## Problem requirements
All pictures are to be excluded when the data below is output verbatim.

## Excerpted data
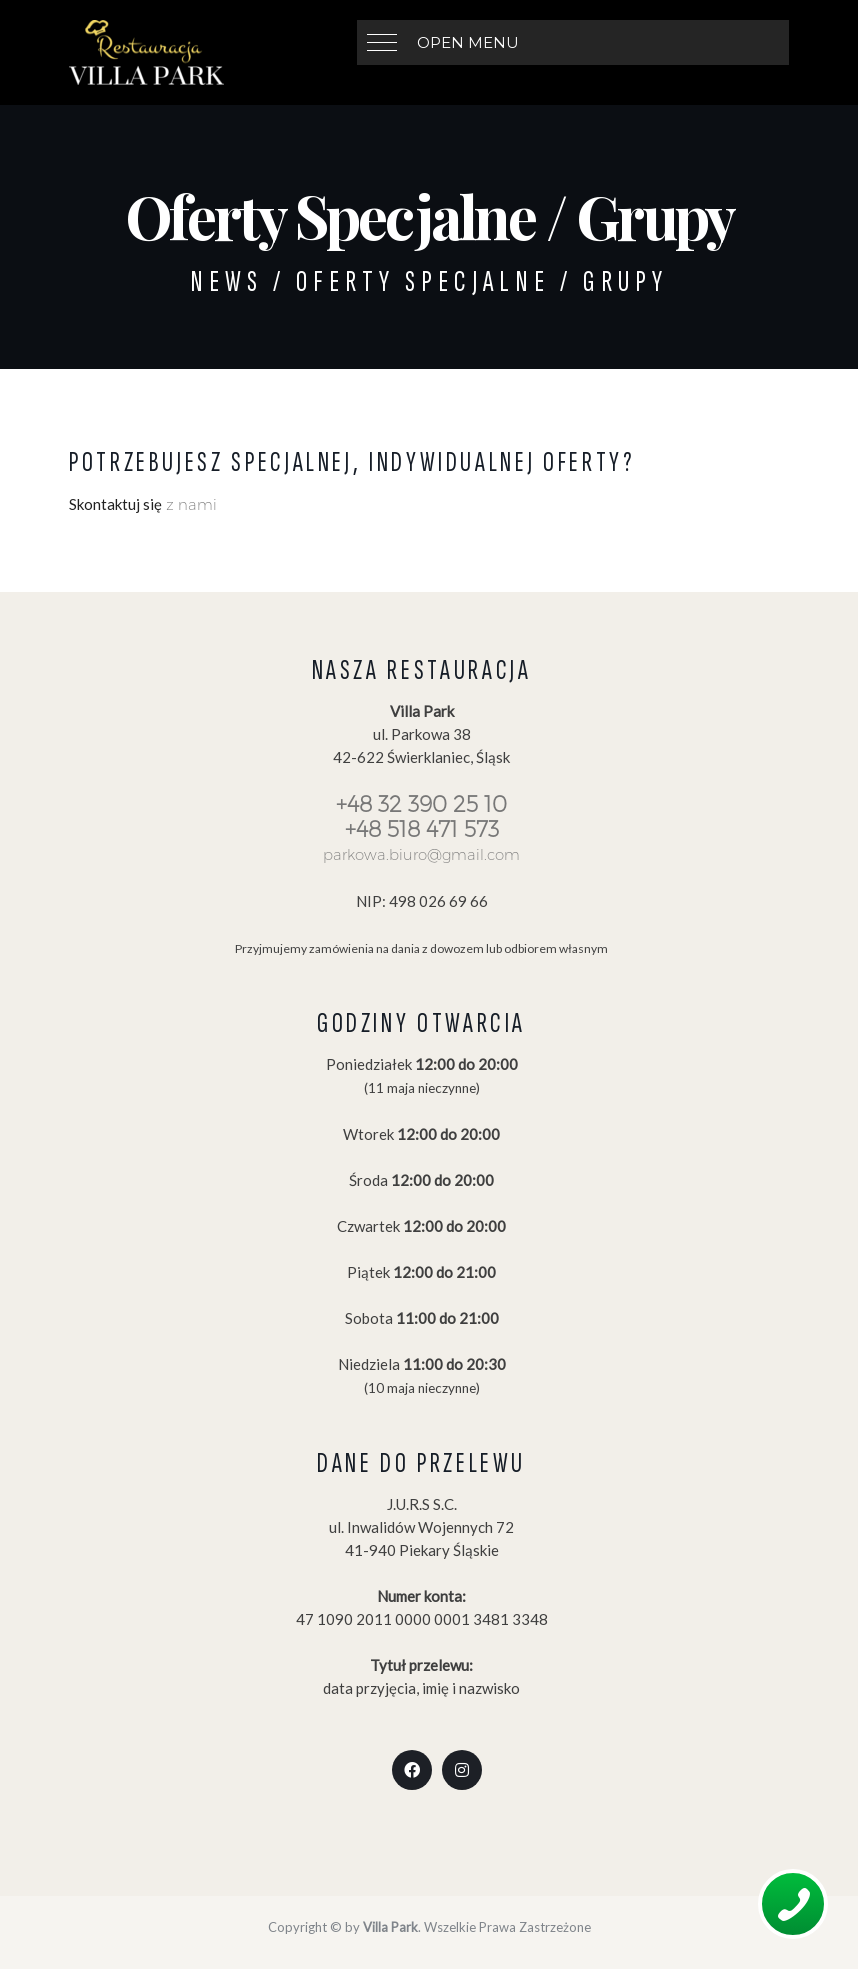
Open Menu (468, 42)
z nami (189, 504)
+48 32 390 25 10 (421, 804)
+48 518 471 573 (422, 829)
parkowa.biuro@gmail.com (421, 854)
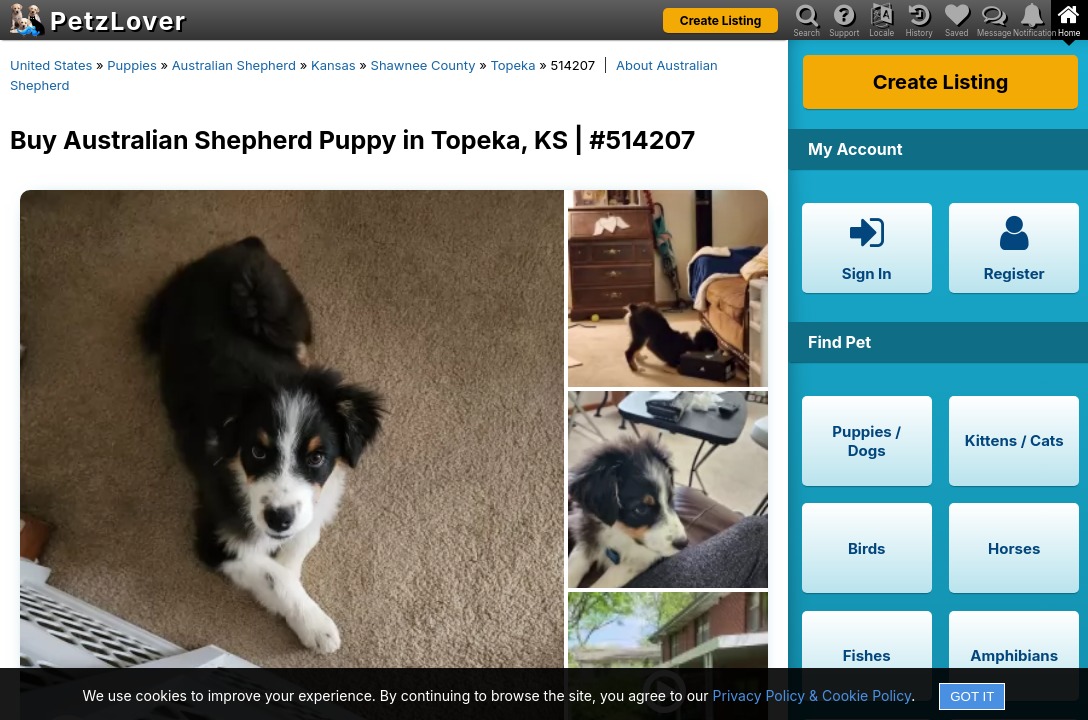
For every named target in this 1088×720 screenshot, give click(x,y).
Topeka (512, 65)
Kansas (333, 65)
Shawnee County (423, 65)
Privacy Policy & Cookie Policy (812, 695)
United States (51, 65)
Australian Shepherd (234, 65)
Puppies (132, 65)
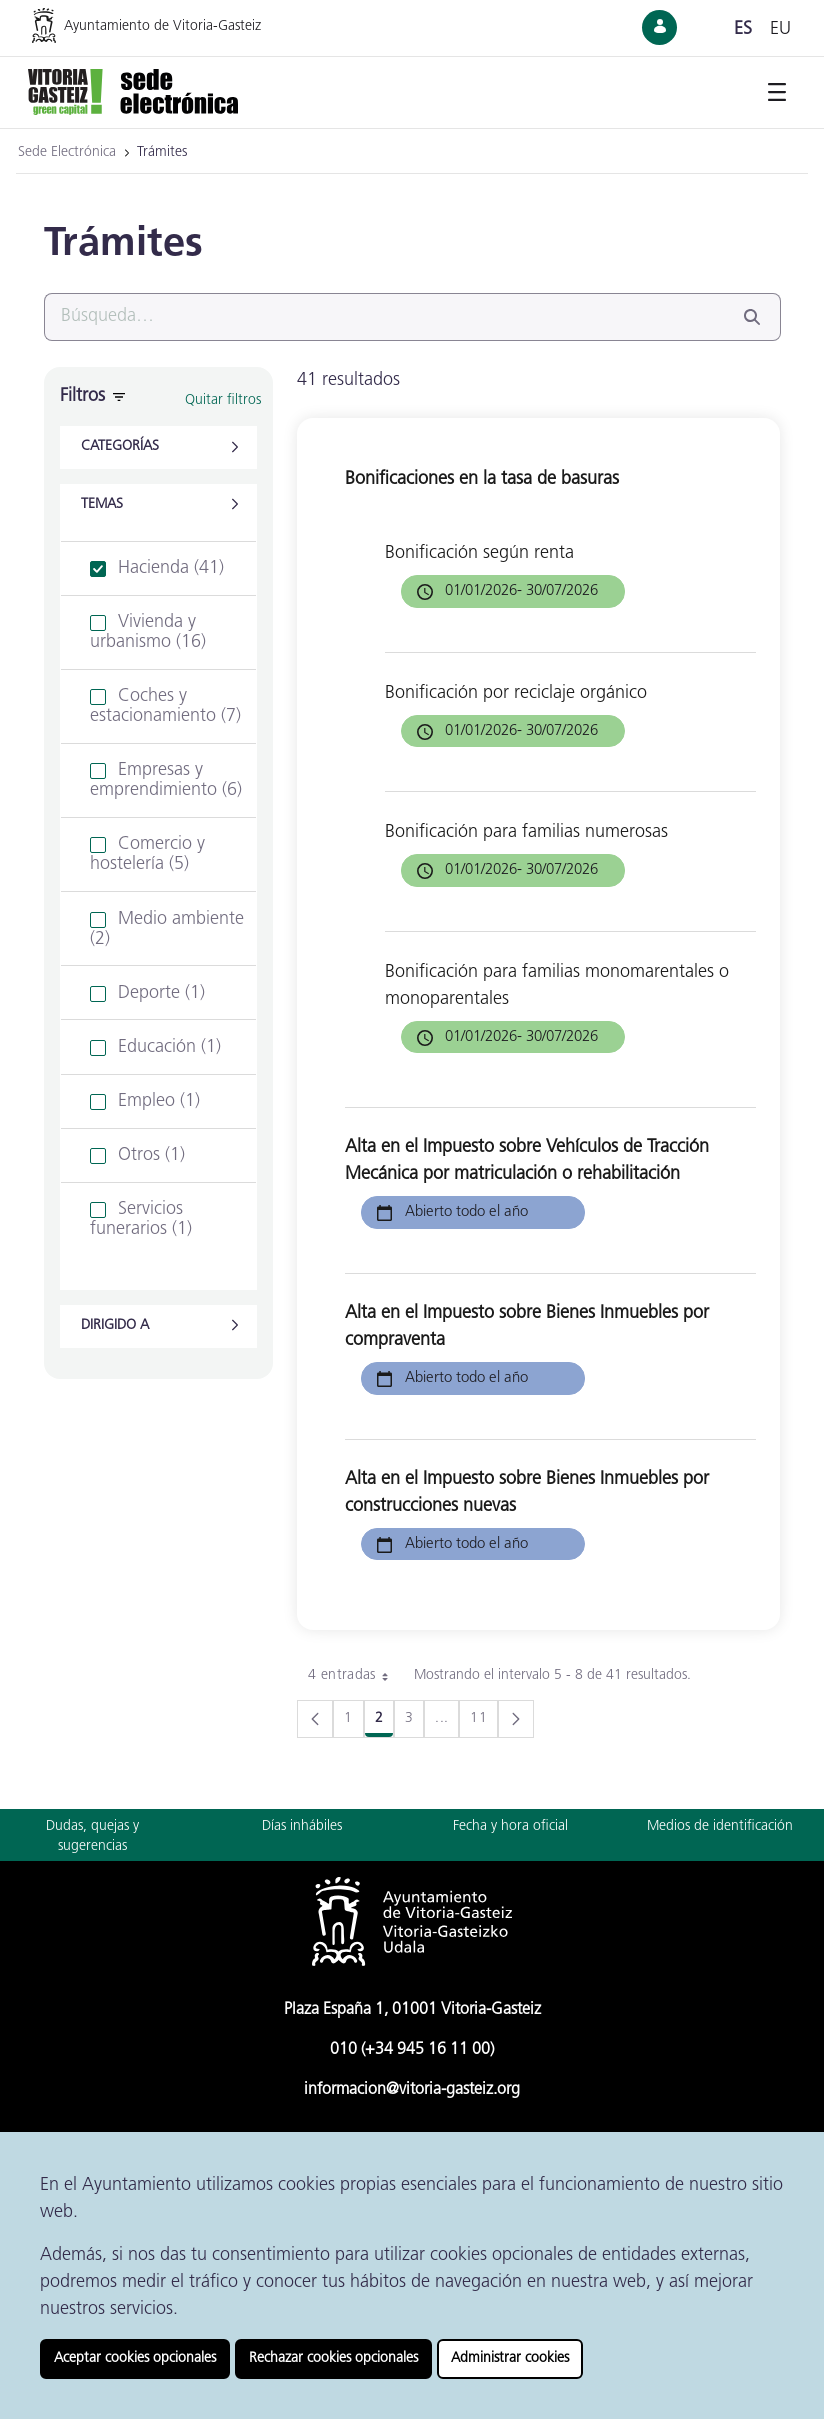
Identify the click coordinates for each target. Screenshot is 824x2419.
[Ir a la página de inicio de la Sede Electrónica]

## Answer to this problem
Open Menu (468, 42)
z nami (189, 504)
+48 32 390 25 10 (421, 804)
+48 518 471 573 (422, 829)
parkowa.biuro@gmail.com (421, 854)
For every named target in this 1088×720 screenshot, give click(x,y).
Topeka (512, 65)
Kansas (333, 65)
Shawnee County (423, 65)
Privacy Policy & Cookie Policy (812, 695)
United States (51, 65)
Australian Shepherd (234, 65)
Puppies (132, 65)
Identify the click coordinates for each target. Screenshot is 824x2419.
[Ir a la página de inicio de la Sede Electrónica]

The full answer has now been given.